Direkam Anak-anak Gaza-Yaman, MV The Book of Love - Olivia Rodrigo Memilukan

Video musik 'The Book of Love' karya Olivia Rodrigo direkam oleh anak-anak korban konflik bersenjata di Gaza, Sudan, Ukraina, dan Yaman, menampilkan keseharian mereka di tengah kehancuran.
Lagu ini merupakan bagian dari album amal HELP (2) yang digagas War Child Records untuk mendukung anak-anak terdampak konflik bersenjata di berbagai negara.
Melalui proyek ini, Olivia Rodrigo menunjukkan dukungannya terhadap hak dan masa depan anak-anak korban perang dengan pesan cinta serta harapan akan perdamaian.
Music video "The Book of Love" dari Olivia Rodrigo di Instagram War Child Records bikin siapa pun terenyuh. Direkam oleh anak-anak korban konflik bersenjata di Gaza, Sudan, Ukraina, dan Yaman, video ini penuh ironi yang begitu memilukan. Anak-anak ini terlihat tetap ceria, padahal lingkungan sekitarnya porak-poranda akibat konflik.
"The Book of Love" merupakan sebuah lagu milik The Magnetic Fields yang dibawakan ulang oleh Olivia Rodrigo untuk proyek album amal bertajuk HELP (2). Album ini ditujukan kepada anak-anak korban konflik bersenjata yang terjadi di beberapa negara.

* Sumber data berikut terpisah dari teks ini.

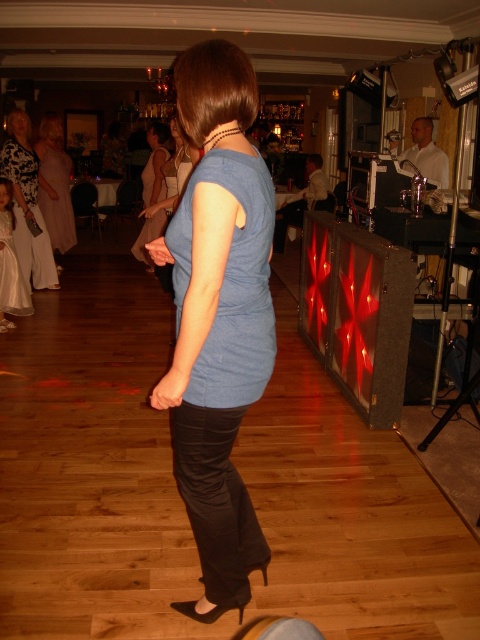 Question: Does white satin dress at left appear under satin beige dress at center?

Choices:
 (A) yes
 (B) no

Answer: (A)

Question: Can you confirm if matte blue shirt at center is positioned to the right of white satin dress at lower left?

Choices:
 (A) yes
 (B) no

Answer: (A)

Question: Which point is closer to the camera?

Choices:
 (A) satin beige dress at center
 (B) white satin dress at lower left
 (C) matte blue shirt at center

Answer: (C)

Question: Does matte blue shirt at center have a greater width compared to satin beige dress at center?

Choices:
 (A) no
 (B) yes

Answer: (A)

Question: Which of the following is the closest to the observer?

Choices:
 (A) (14, 278)
 (B) (49, 129)
 (C) (136, 246)

Answer: (A)

Question: Which object is the farthest from the matte blue shirt at center?

Choices:
 (A) white satin dress at lower left
 (B) satin beige dress at center
 (C) white satin dress at left

Answer: (C) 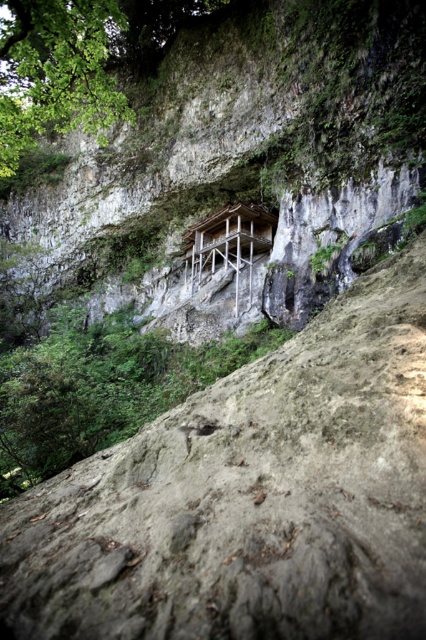 Between point (6, 68) and point (253, 218), which one is positioned behind?

The point (6, 68) is behind.

Looking at this image, is green leafy tree at upper left thinner than wooden platform at center?

No, green leafy tree at upper left is not thinner than wooden platform at center.

Is point (25, 45) less distant than point (239, 259)?

Yes.

Identify the location of green leafy tree at upper left. The width and height of the screenshot is (426, 640). (54, 72). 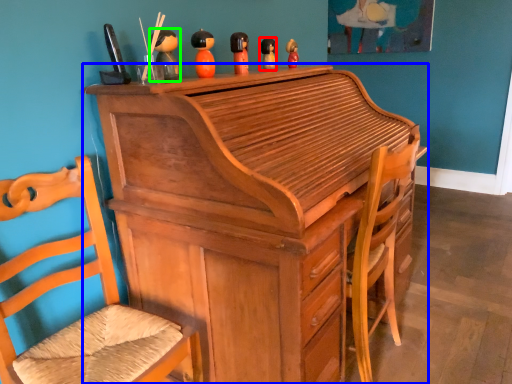 Question: Considering the real-world distances, which object is farthest from toy (highlighted by a red box)? desk (highlighted by a blue box) or toy (highlighted by a green box)?

Choices:
 (A) desk
 (B) toy

Answer: (A) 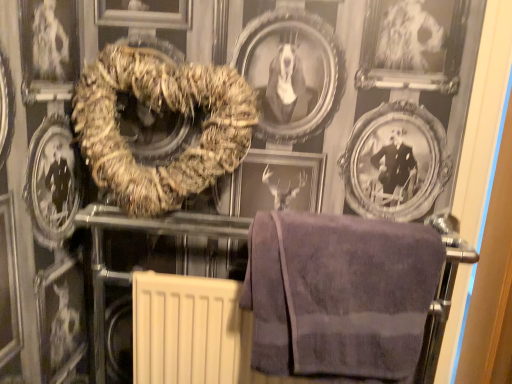 This screenshot has height=384, width=512. What do you see at coordinates (160, 112) in the screenshot?
I see `brown textured towel at center, positioned as the first towel in top-to-bottom order` at bounding box center [160, 112].

At what (x,y) coordinates should I click in order to perform the action: click on brown textured towel at center, which appears as the second towel when viewed from the right. Please return your answer as a coordinate pair (x, y). Looking at the image, I should click on (160, 112).

In order to face brown textured towel at center, marked as the second towel in a bottom-to-top arrangement, should I rotate leftwards or rightwards?

Rotate left and turn 12.262 degrees.

At what (x,y) coordinates should I click in order to perform the action: click on purple terry cloth towel at lower right, which appears as the 1th towel when viewed from the right. Please return your answer as a coordinate pair (x, y). The width and height of the screenshot is (512, 384). Looking at the image, I should click on coord(339,294).

The width and height of the screenshot is (512, 384). What do you see at coordinates (339, 294) in the screenshot?
I see `purple terry cloth towel at lower right, placed as the second towel when sorted from top to bottom` at bounding box center [339, 294].

You are a GUI agent. You are given a task and a screenshot of the screen. Output one action in this format:
    pyautogui.click(x=<x>, y=<y>)
    Task: Click on the brown textured towel at center, marked as the second towel in a bottom-to-top arrangement
    This screenshot has width=512, height=384.
    Given the screenshot: What is the action you would take?
    pyautogui.click(x=160, y=112)

Based on their positions, is purple terry cloth towel at lower right, placed as the second towel when sorted from top to bottom, located to the left or right of brown textured towel at center, marked as the second towel in a bottom-to-top arrangement?

In the image, purple terry cloth towel at lower right, placed as the second towel when sorted from top to bottom, appears on the right side of brown textured towel at center, marked as the second towel in a bottom-to-top arrangement.

Between purple terry cloth towel at lower right, placed as the second towel when sorted from top to bottom, and brown textured towel at center, positioned as the first towel in top-to-bottom order, which one is positioned behind?

brown textured towel at center, positioned as the first towel in top-to-bottom order, is more distant.

Considering the positions of point (295, 266) and point (183, 82), is point (295, 266) closer or farther from the camera than point (183, 82)?

Point (295, 266) is closer to the camera than point (183, 82).

From the image's perspective, does purple terry cloth towel at lower right, which is counted as the 2th towel, starting from the left, appear higher than brown textured towel at center, arranged as the first towel when viewed from the left?

Incorrect, from the image's perspective, purple terry cloth towel at lower right, which is counted as the 2th towel, starting from the left, is lower than brown textured towel at center, arranged as the first towel when viewed from the left.

From a real-world perspective, is purple terry cloth towel at lower right, which is counted as the 2th towel, starting from the left, on top of brown textured towel at center, which appears as the second towel when viewed from the right?

No, from a real-world perspective, purple terry cloth towel at lower right, which is counted as the 2th towel, starting from the left, is not on top of brown textured towel at center, which appears as the second towel when viewed from the right.

Between purple terry cloth towel at lower right, which appears as the 1th towel when viewed from the right, and brown textured towel at center, which appears as the second towel when viewed from the right, which one has larger width?

Wider between the two is purple terry cloth towel at lower right, which appears as the 1th towel when viewed from the right.

Is purple terry cloth towel at lower right, placed as the second towel when sorted from top to bottom, taller than brown textured towel at center, arranged as the first towel when viewed from the left?

In fact, purple terry cloth towel at lower right, placed as the second towel when sorted from top to bottom, may be shorter than brown textured towel at center, arranged as the first towel when viewed from the left.

Can you confirm if purple terry cloth towel at lower right, which appears as the 1th towel when viewed from the right, is bigger than brown textured towel at center, arranged as the first towel when viewed from the left?

No, purple terry cloth towel at lower right, which appears as the 1th towel when viewed from the right, is not bigger than brown textured towel at center, arranged as the first towel when viewed from the left.

Is brown textured towel at center, positioned as the first towel in top-to-bottom order, located within purple terry cloth towel at lower right, which appears as the 1th towel when viewed from the right?

No, brown textured towel at center, positioned as the first towel in top-to-bottom order, is not a part of purple terry cloth towel at lower right, which appears as the 1th towel when viewed from the right.

Are purple terry cloth towel at lower right, which appears as the 1th towel when ordered from the bottom, and brown textured towel at center, which appears as the second towel when viewed from the right, located far from each other?

purple terry cloth towel at lower right, which appears as the 1th towel when ordered from the bottom, is near brown textured towel at center, which appears as the second towel when viewed from the right, not far away.

Could you tell me if purple terry cloth towel at lower right, which is counted as the 2th towel, starting from the left, is facing brown textured towel at center, arranged as the first towel when viewed from the left?

No.

How much distance is there between purple terry cloth towel at lower right, which is counted as the 2th towel, starting from the left, and brown textured towel at center, arranged as the first towel when viewed from the left?

purple terry cloth towel at lower right, which is counted as the 2th towel, starting from the left, and brown textured towel at center, arranged as the first towel when viewed from the left, are 13.11 inches apart.

Where is `towel on the right of brown textured towel at center, marked as the second towel in a bottom-to-top arrangement`? This screenshot has width=512, height=384. towel on the right of brown textured towel at center, marked as the second towel in a bottom-to-top arrangement is located at coordinates (339, 294).

Based on their positions, is brown textured towel at center, positioned as the first towel in top-to-bottom order, located to the left or right of purple terry cloth towel at lower right, placed as the second towel when sorted from top to bottom?

Based on their positions, brown textured towel at center, positioned as the first towel in top-to-bottom order, is located to the left of purple terry cloth towel at lower right, placed as the second towel when sorted from top to bottom.

From the picture: Is brown textured towel at center, marked as the second towel in a bottom-to-top arrangement, in front of or behind purple terry cloth towel at lower right, which is counted as the 2th towel, starting from the left, in the image?

Clearly, brown textured towel at center, marked as the second towel in a bottom-to-top arrangement, is behind purple terry cloth towel at lower right, which is counted as the 2th towel, starting from the left.

Does point (222, 136) lie in front of point (396, 298)?

That is False.

From the image's perspective, does brown textured towel at center, marked as the second towel in a bottom-to-top arrangement, appear higher than purple terry cloth towel at lower right, which is counted as the 2th towel, starting from the left?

Olivia sendiri bergabung dalam proyek ini pada 2016. Liriknya sederhana, tapi makna dan MV spesialnya sungguh dalam.
1. MV direkam oleh anak-anak korban konflik bersenjata

War Child Records menganggap lagu yang dinyanyikan oleh Olivia Rodrigo ini adalah sesuatu yang spesial. Mereka menyiapkan konsep MV tak biasa untuk lagu ini. Dirilis pada 6 Maret, MV "The Book of Love" memperlihatkan kondisi anak-anak yang jadi korban konflik bersenjata di berbagai negara.
Kameranya dipegang langsung oleh anak-anak tersebut, menampilkan keseharian mereka yang masih berusaha untuk ceria, bermain, tertawa, hingga bersekolah, meskipun terlihat jelas pemandangan puing-puing bangunan yang hancur akibat serangan militer bersenjata.
2. Makna lirik The Book of Love - Olivia Rodrigo

Lagu ini sebenarnya mengangkat tema dinamika percintaan, di mana cinta yang sarat komitmen itu secara teori, bisa dianggap membosankan. Belum lagi di dalamnya pasti ada permasalahan yang rumit, yang bikin kadang terasa melelahkan untuk dijalani.
Namun di sisi lain, cinta juga bisa membuat sebuah momen sederhana terasa bermakna ketika dijalani bareng orang yang disayangi. Sehingga, "The Book of Love" seperti merangkum siklus percintaan yang kadang bisa indah, bisa konyol, bisa membingungkan, hingga nyakitin secara bersamaan.
Dalam konteks album HELP (2) yang mengusung perdamaian dunia, lagu ini seperti sebuah pengingat bahwa momen indah penuh cinta yang sesederhana itu pun tak bisa didapatkan anak-anak ini. Namun di tengah konflik berkepanjangan, anak-anak ini tetap ceria dan saling menyayangi satu sama lain. Ironis, anak-anak ini seolah berkata, "apa pun yang kalian lakukan pada kami, kami akan selalu menyukainya."
1. Lirik The Book of Love - Olivia Rodrigo
The book of love is long and boring
No one can lift the damn thing
It's full of charts and facts and figures
And instructions for dancing
And I, I love it when you read to me
And you, you can read me anything
The book of love has music in it
In fact, it's where music comes from
Some of it is just transcendental
Some of it is just really dumb
But I, I love it when you sing to me
And you, you could sing me anything
The book of love is long and boring
And written very long ago
It's full of flowers and heart-shaped boxes
And things we're all too young to know
And I, I love it when you give me things
And you, you ought to give me wedding rings
Ah, ah, ah
You ought to give me wedding rings
Keterlibatan Olivia Rodrigo di gerakan ini merupakan bagian dari komitmennya mendukung dan memperjuangkan hak-hak dan masa depan anak-anak korban konflik bersenjata. Siapa yang mewek melihat videonya?